Я ревновала своего циничного красавца, ревновала до безумия к каждой женщине, с которой он заговаривал, потому и перешла петь в кабаре «Адмирал», где пел и Поль. Сцены ревности часто начинались (и заканчивались) в такси, я просто не выдерживала до дома. Мерисс сначала молчал, а потом… Однажды я, взъярившись окончательно (у меня был повод), собралась бежать, только выйдя из такси у нашего дома. Мне было все равно куда, хоть обратно к Симоне, на улицу. Но Поль не позволил мне этого, он подставил подножку, а когда я грохнулась на асфальт, еще и прижал ногой. Все так же спокойно расплатился с водителем, потом поднял меня, перекинул через плечо, невзирая на сопротивление, и понес в дом. Так домой я еще не возвращалась! Ну разве можно сердиться на этого человека?
Но его ледяному спокойствию я так и не научилась, сейчас думаю, что это хорошо. Ты представляешь себе невозмутимую Пиаф? Брр… глупость! Артист, особенно певец, не имеет права быть спокойным, а если уж он невозмутим, то все должны понимать, что это маска. Именно такую истину я пыталась вдолбить Мериссу.
Да, была сфера, в которой я могла дать ему сто очков вперед, и давала. Как бы ни воспитывал меня Поль, на сцене я сильней. И однажды вдруг заявила:
– Твои концерты – сущее дерьмо!
Чего я ждала, что Поль разозлится, побьет меня или просто не заметит мой выпад? Зачем вообще это говорила?
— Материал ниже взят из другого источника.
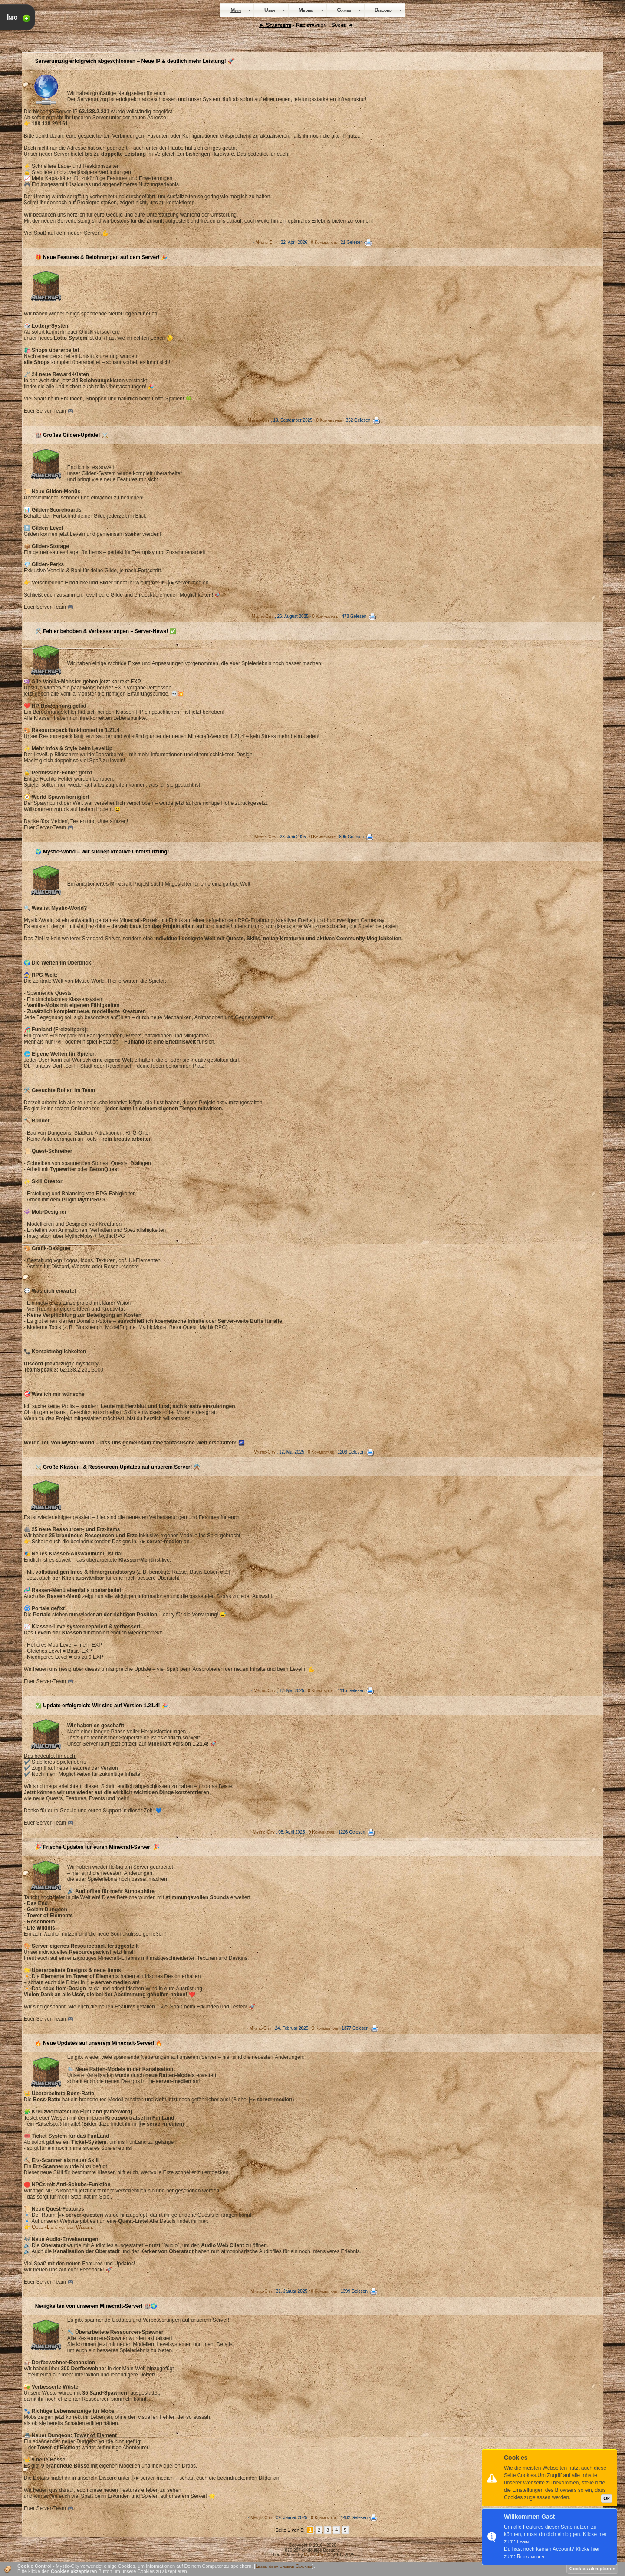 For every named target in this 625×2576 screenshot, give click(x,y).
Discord (383, 10)
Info (12, 17)
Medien (306, 10)
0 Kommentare (324, 242)
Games (344, 10)
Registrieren (530, 2556)
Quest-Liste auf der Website (62, 2227)
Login (522, 2542)
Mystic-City (266, 242)
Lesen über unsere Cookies (283, 2566) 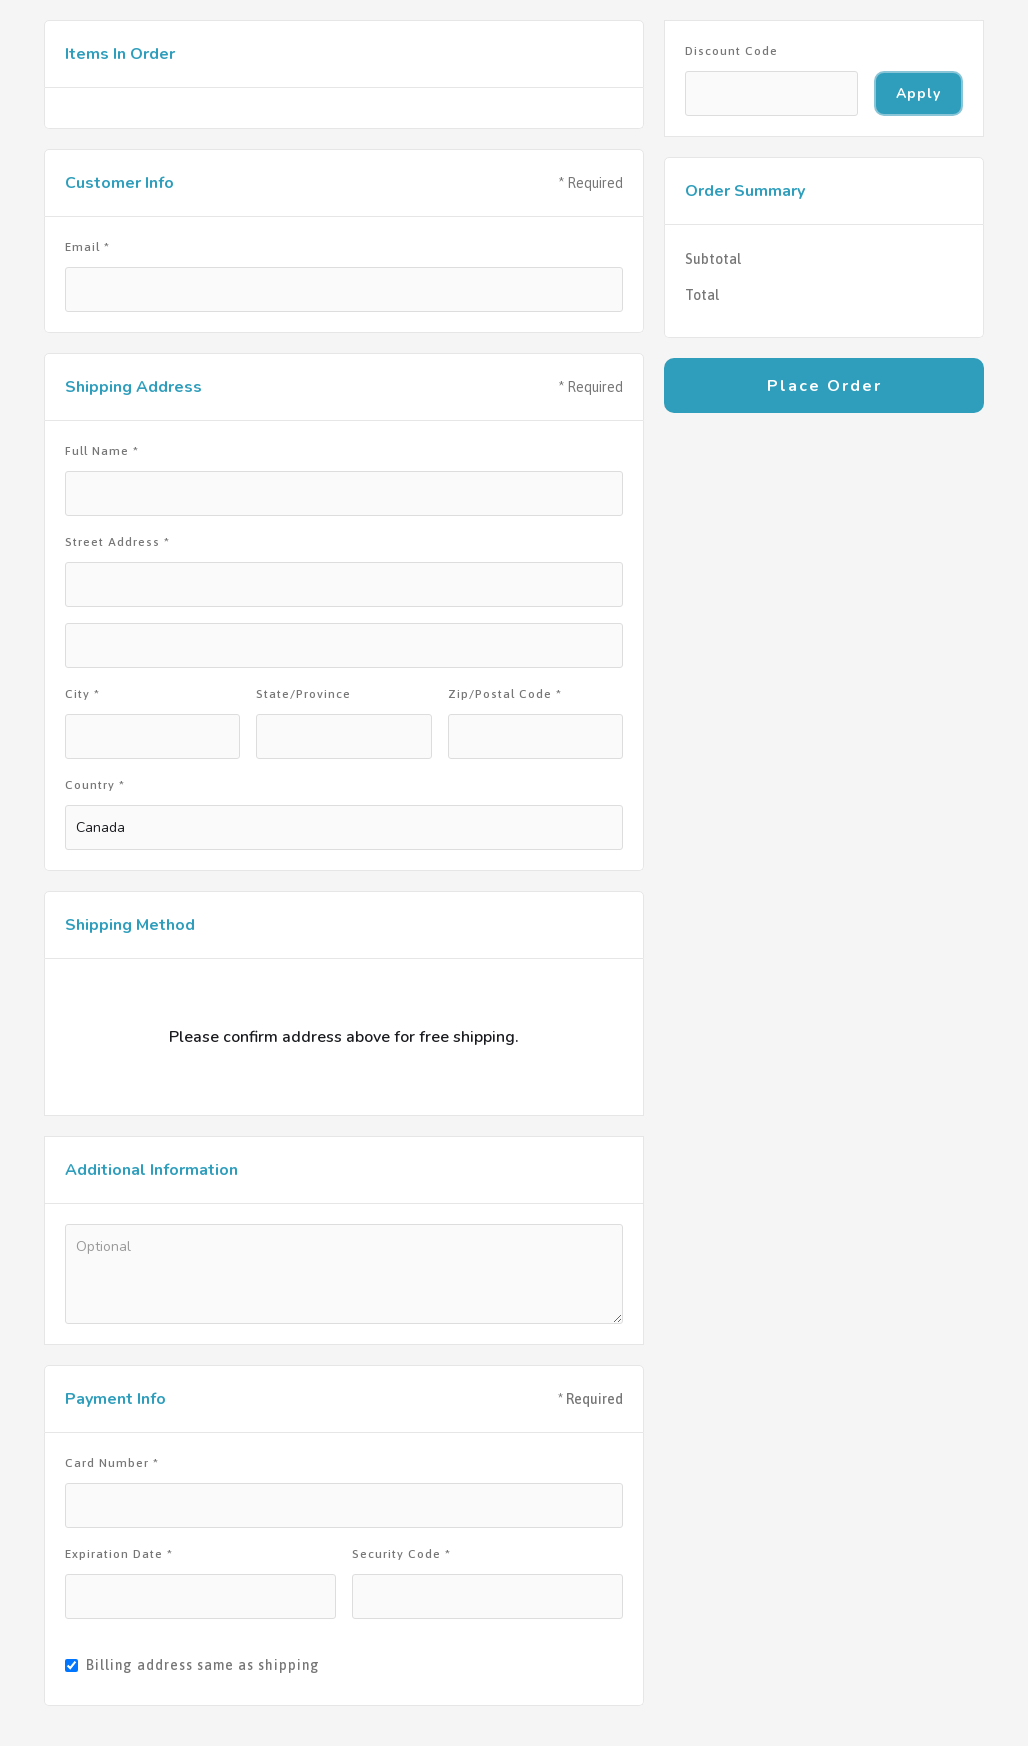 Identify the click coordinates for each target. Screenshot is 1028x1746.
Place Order (824, 386)
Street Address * (117, 542)
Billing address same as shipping (203, 1665)
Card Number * (112, 1463)
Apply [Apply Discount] (918, 93)
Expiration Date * (119, 1554)
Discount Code (731, 51)
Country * (95, 785)
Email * (87, 247)
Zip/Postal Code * (505, 694)
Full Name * (102, 451)
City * (82, 694)
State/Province (303, 694)
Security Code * (401, 1554)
Я мало надеялась, что он обратит внимание на мою оценку, но молчать просто не могла, я сказала то, что думала, может, и в резкой форме. Я могу соблюдать правила приличия во всем, что не касалось работы на сцене, могу быть вежливой, даже приятной, но если я вижу, что что-то делается вполсилы или просто кое-как, то к черту вежливость! Ты, Тео, с этим знаком, испытывал на себе.
Это так, я не отказываюсь, признаю, что бываю груба, резка, нетерпелива, даже несправедлива, но только тогда, когда вижу плохую (или недостаточно хорошую, если человек талантлив) работу или жизнь в половину сердечной силы. Тебе понятно? Попробую еще объяснить.
Я – певица, умею и хочу только петь. Я пыталась сниматься в кино, но это не мое, мое дело – сцена и единение со зрителями во время выступлений. А еще репетиции, потому что единения не будет, если ты не сделала работу за кулисами на все сто двадцать процентов. Сначала нужно умереть, репетируя, потом воскреснуть и умирать уже каждый раз, исполняя. Если ты отдашь душу, она к тебе вернется с аплодисментами, если пожадничаешь… нет, тогда и выходить на сцену нечего!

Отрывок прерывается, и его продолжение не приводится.